Items from a dataset:

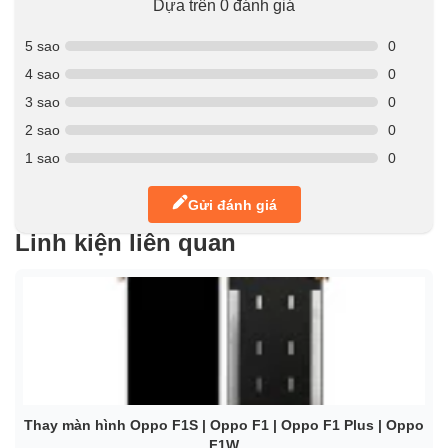
Dựa trên 0 đánh giá
5 sao
0
4 sao
0
3 sao
0
2 sao
0
1 sao
0
Gửi đánh giá
Linh kiện liên quan
Thay màn hình Oppo F1S | Oppo F1 | Oppo F1 Plus | Oppo
F1W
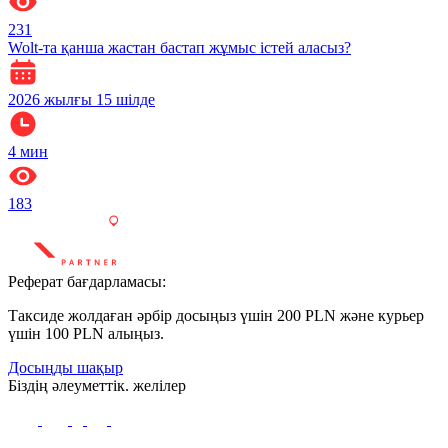
231
Wolt-та қанша жастан бастап жұмыс істей аласыз?
2026 жылғы 15 шілде
4
мин
183
Реферат бағдарламасы:
Таксиде жолдаған әрбір досыңыз үшін 200 PLN және курьер
үшін 100 PLN алыңыз.
Досыңды шақыр
Біздің әлеуметтік. желілер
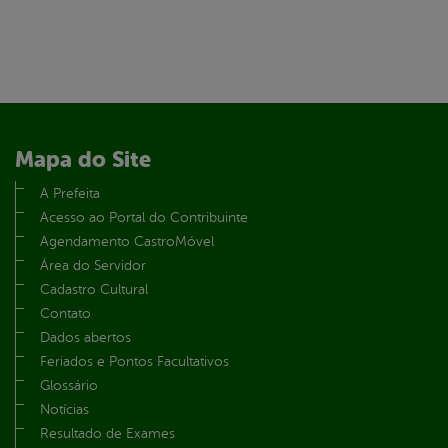
Mapa do Site
A Prefeita
Acesso ao Portal do Contribuinte
Agendamento CastroMóvel
Área do Servidor
Cadastro Cultural
Contato
Dados abertos
Feriados e Pontos Facultativos
Glossário
Notícias
Resultado de Exames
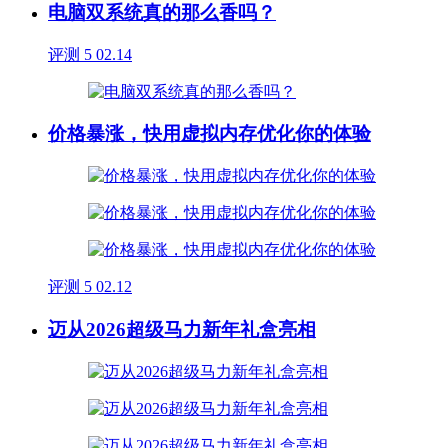
电脑双系统真的那么香吗？
评测
5
02.14
价格暴涨，快用虚拟内存优化你的体验
评测
5
02.12
迈从2026超级马力新年礼盒亮相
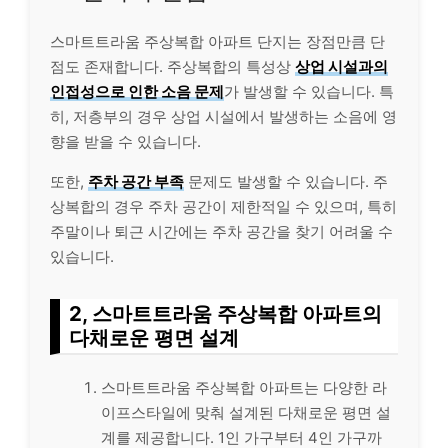
스마트트라움 주상복합 아파트 단지는 장점만큼 단
점도 존재합니다. 주상복합의 특성상
상업 시설과의
인접성으로 인한 소음 문제
가 발생할 수 있습니다. 특
히, 저층부의 경우 상업 시설에서 발생하는 소음에 영
향을 받을 수 있습니다.
또한,
주차 공간 부족
문제도 발생할 수 있습니다. 주
상복합의 경우 주차 공간이 제한적일 수 있으며, 특히
주말이나 퇴근 시간에는 주차 공간을 찾기 어려울 수
있습니다.
2, 스마트트라움 주상복합 아파트의
다채로운 평면 설계
스마트트라움 주상복합 아파트는 다양한 라
이프스타일에 맞춰 설계된 다채로운 평면 설
계를 제공합니다. 1인 가구부터 4인 가구까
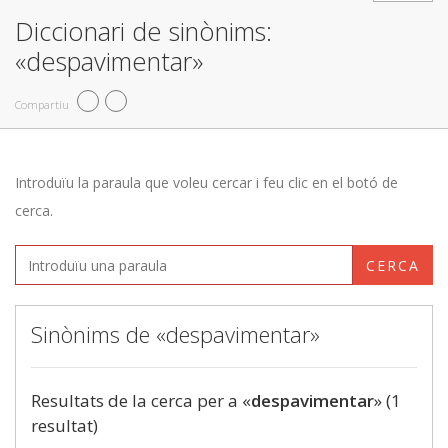
Diccionari de sinònims:
«despavimentar»
Compartiu
Introduïu la paraula que voleu cercar i feu clic en el botó de
cerca.
CERCA
Sinònims de «despavimentar»
Resultats de la cerca per a «
despavimentar
» (1
resultat)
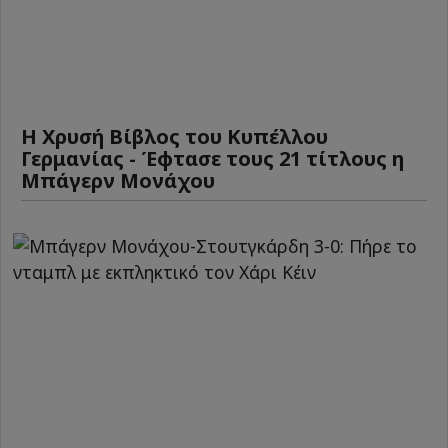
Η Χρυσή Βίβλος του Κυπέλλου
Γερμανίας - Έφτασε τους 21 τίτλους η
Μπάγερν Μονάχου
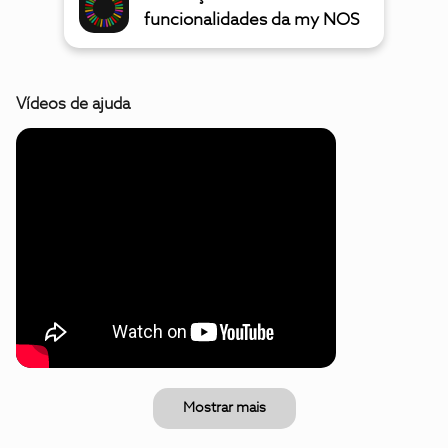
funcionalidades da my NOS
Vídeos de ajuda
Mostrar mais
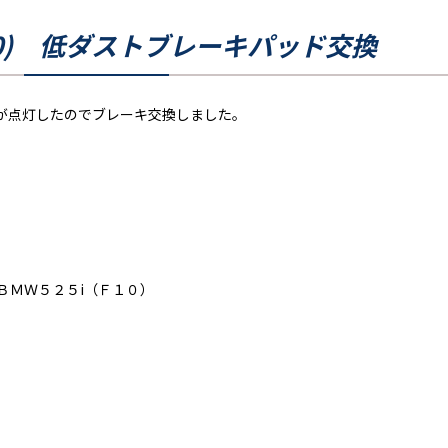
F10) 低ダストブレーキパッド交換
が点灯したのでブレーキ交換しました。
ＢＭＷ５２５i（Ｆ１０）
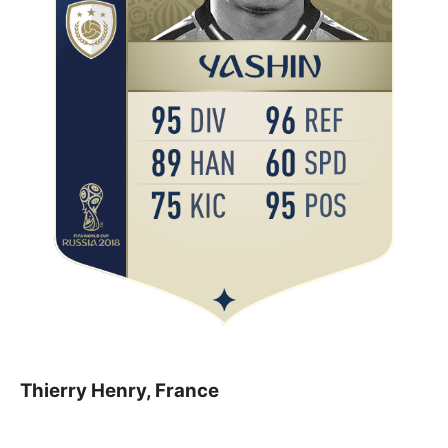
Thierry Henry, France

WORK TO BE COMPLETED: Give again, word for word, only the lines from the one with "스마트트라움 주상복합 아파트는 다양한 라" through the last line of the entries, both included; no pictures go in the copy.

COMPLETED TASK:
스마트트라움 주상복합 아파트는 다양한 라
이프스타일에 맞춰 설계된 다채로운 평면 설
계를 제공합니다. 1인 가구부터 4인 가구까
Diccionari de sinònims:
«despavimentar»
Compartiu
Introduïu la paraula que voleu cercar i feu clic en el botó de
cerca.
CERCA
Sinònims de «despavimentar»
Resultats de la cerca per a «
despavimentar
» (1
resultat)
Η Χρυσή Βίβλος του Κυπέλλου
Γερμανίας - Έφτασε τους 21 τίτλους η
Μπάγερν Μονάχου
funcionalidades da my NOS
Vídeos de ajuda
Mostrar mais
F10) 低ダストブレーキパッド交換
が点灯したのでブレーキ交換しました。
ＢＭＷ５２５i（Ｆ１０）
Thierry Henry, France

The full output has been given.